*** SUPPLIED DATA ***

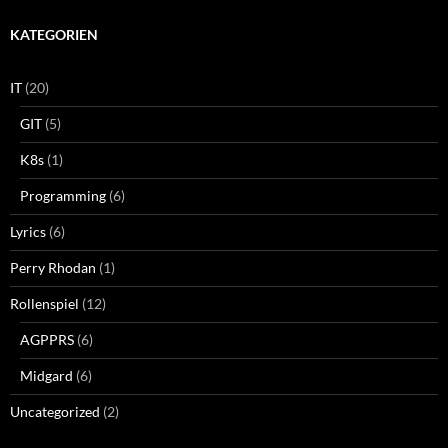
KATEGORIEN
IT
(20)
GIT
(5)
K8s
(1)
Programming
(6)
Lyrics
(6)
Perry Rhodan
(1)
Rollenspiel
(12)
AGPPRS
(6)
Midgard
(6)
Uncategorized
(2)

***

▶ WHAT THIS TASK INVOLVES
Start copying at the line that contains "Perry Rhodan" and stop after the last line of the records, keeping every line exactly.

▶ RESPONSE TO THIS TASK
Perry Rhodan
(1)
Rollenspiel
(12)
AGPPRS
(6)
Midgard
(6)
Uncategorized
(2)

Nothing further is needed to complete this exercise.